The Olympiacos captain has made history in the Euroleague basketball tournament, becoming the player who has scored the most points in the history of the competition. Spanoulis’ career has seen him win several Euroleague titles and participate in many final fours with both Olympiacos and his former club Panathinaikos, as he has been playing in Europe’s most important club competition since the late 90’s. In last Thursday night’s game against Fenerbahce (that Olympiacos lost 87-96), Spanoulis scored a crucial three-pointer that saw him become the single player in the tournament’s history to break the 4150-point threshold. Furthermore, he is already the player with the most assists (1480), and most minutes played (8596) among other records he has shattered. Despite his 37 years of age though, he still claims to feel great and that he is still far from the last day inside the courts. A legend among legends.

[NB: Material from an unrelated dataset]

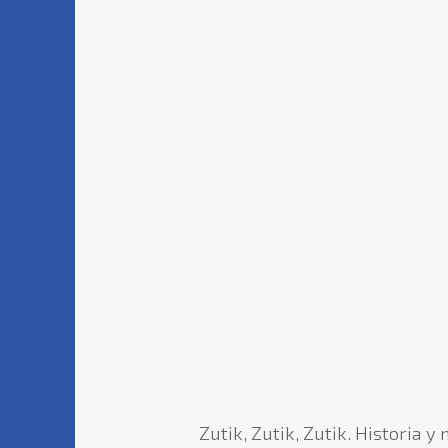
Zutik, Zutik, Zutik. Historia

Sokratis Papastathopoulos scored a very important goal during a time when he faced major criticism by the Arsenal supporters. Photo: APE/MPE


The ugly scenes that followed Olympiacos’ draw against Volos in the final day of the Greek Super League for the year simply indicated that a change in leadership is highly necessary in Greek football. Olympiacos chairperson Evangelos Marinakis’ continuous threats towards the referees that made questionable decisions during his team’s crucial game and the attack by AEK main shareholder Dimitris Melissanidis on former professional referee Anastasios Kakos during a live TV show only flared tensions and the attack that followed on Aggelos Evangelou’s house seemed to be a consequence of this situation. Thankfully a meeting between the heads of Greek football and the people in charge of the referee’s union lead them to cancel their decision to strike, otherwise the sport may have been once again stuck in limbo.

Just as the situation seems to be deteriorating outside the pitch in Greece, so is the quality of football inside the field in Australia. People continue to move away from the product given to them by the main stakeholders as empty promises continue to be made by those in charge of the sport. Review committees, second divisions, conversation after conversation, yet none of it seems to be going anywhere. So many young and talented footballers are forced to abandon their favourite sport due to the club’s inability to support them, while the fully professional A-League clubs continue to remain too small a number in order to provide sufficient positions for high level football. The salary cap is drowning out any chance for clubs to attract crowds. Australian teams continue to plummet in comparison to their Asian counterparts. Any initiative taken by state federations is drowned out by the lack of a professional tournament. Nothing is being done. Football may be the sport with the most participation but it also the one with the least professional handling.